Defendant Ordered to Pay $75 Million in Punitive Damages After Raping Iowa Teenager
On January 23, the Iowa Court of Appeals issued its opinion in Gray v. Hohenshell, a personal injury case arising from a truly horrific incident that occurred in 2013. The female victim, who was 13 years old at the time, attended a party at a friend’s house. The defendant was the friend’s stepfather.
At some point during the evening, the defendant offered alcohol–including whiskey, vodka, and beer–to his stepdaughter and her friends, including the victim. Eventually, the victim became intoxicated. The defendant then picked the victim up and took her into his bedroom. The defendant then proceeded to rape the victim.
After the victim reported the rape, prosecutors charged the defendant in a 2014 criminal proceeding with “lascivious acts with a child” and illegally furnishing alcohol to minors. According to court records, at the hearing where the defendant pleaded guilty to these crimes, he chuckled and had a “smirk on his face.” A few months later, the victim’s parents filed a civil lawsuit against the defendant.
The civil lawsuit contained a number of personal injury claims, including sexual assault, intentional infliction of severe emotional distress, and negligent supervision. The defendant effectively conceded liability. This left a jury to decide the issue of damages.
After hearing all of the testimony and arguments, the jury awarded the victim compensatory damages of $50 million and punitive damages of $75 million. The jury also awarded each of the victim’s parents $1 million in damages for “loss of consortium,” bringing the total award to $127 million.

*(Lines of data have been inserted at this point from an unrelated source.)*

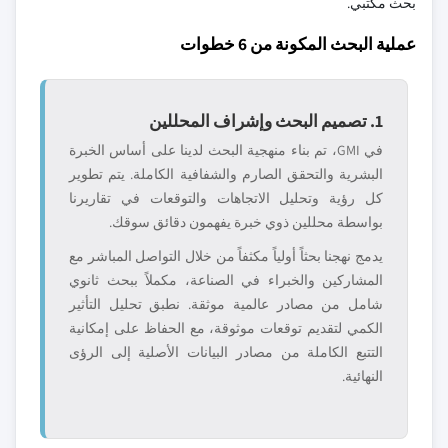
بحث مكتبي.
عملية البحث المكونة من 6 خطوات
1. تصميم البحث وإشراف المحللين
في GMI، تم بناء منهجية البحث لدينا على أساس الخبرة
البشرية والتحقق الصارم والشفافية الكاملة. يتم تطوير
كل رؤية وتحليل الاتجاهات والتوقعات في تقاريرنا
بواسطة محللين ذوي خبرة يفهمون دقائق سوقك.
يدمج نهجنا بحثاً أولياً مكثفاً من خلال التواصل المباشر مع
المشاركين والخبراء في الصناعة، مكملاً ببحث ثانوي
شامل من مصادر عالمية موثقة. نطبق تحليل التأثير
الكمي لتقديم توقعات موثوقة، مع الحفاظ على إمكانية
التتبع الكاملة من مصادر البيانات الأصلية إلى الرؤى
النهائية.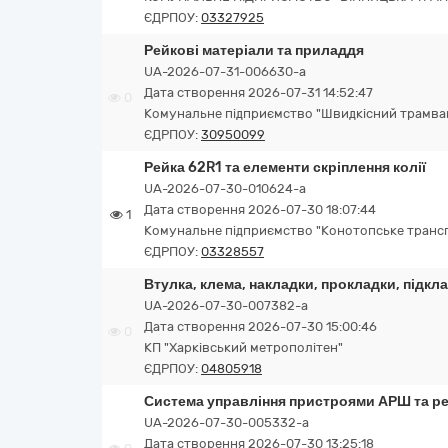
ЄДРПОУ:
03327925
Рейкові матеріали та приладдя
UA-2026-07-31-006630-a
Дата створення 2026-07-31 14:52:47
0
Комунальне підприємство "Швидкісний трамва
ЄДРПОУ:
30950099
Рейка 62R1 та елементи скріплення колії
UA-2026-07-30-010624-a
Дата створення 2026-07-30 18:07:44
1
Комунальне підприємство "Конотопське транс
ЄДРПОУ:
03328557
Втулка, клема, накладки, прокладки, підкла
UA-2026-07-30-007382-a
Дата створення 2026-07-30 15:00:46
0
КП "Харківський метрополітен"
ЄДРПОУ:
04805918
Система управління пристроями АРШ та р
UA-2026-07-30-005332-a
Дата створення 2026-07-30 13:25:18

On appeal, the defendant maintained the verdict was excessive and the “result of passion or prejudice” on the part of the jury. The Court of Appeals rejected this argument and denied the defendant’s request for a new trial. The appeals court noted the efforts of the trial court and the attorneys for both sides to “select a jury that would not be swayed by passion or prejudice can be described as nothing less than meticulous.”
The appeals court further noted that “[v]aluing damages such as these is a nebulous task.” In effect, the jury had to compensate the victim for the loss of her innocence and what will likely be a lifetime of mental suffering. Given this, the Court of Appeals said it was “best to leave such a valuation to a jury.”
Speak with an Iowa Personal Injury Attorney Today
Even in cases where the victim’s injuries were the result of an accident rather than a criminal act, the negligent party must still be held accountable for their actions. If you, or a member of your family, need advice from an experienced Southeast Iowa personal injury lawyer, contact the Noyes Law Office, P.C., today.
Despite the impressive verdict, it is important to understand that insurance policies carve out exceptions in coverage for intentional acts. Without any applicable insurance coverage, the only way to collect on the verdict is from the Defendant himself. If Defendant is “judgement proof,” or poor, there is no way to collect what the jury has awarded. Like the old adage, “You can’t get blood out of a turnip,” you cannot get any money from a defendant who has no money.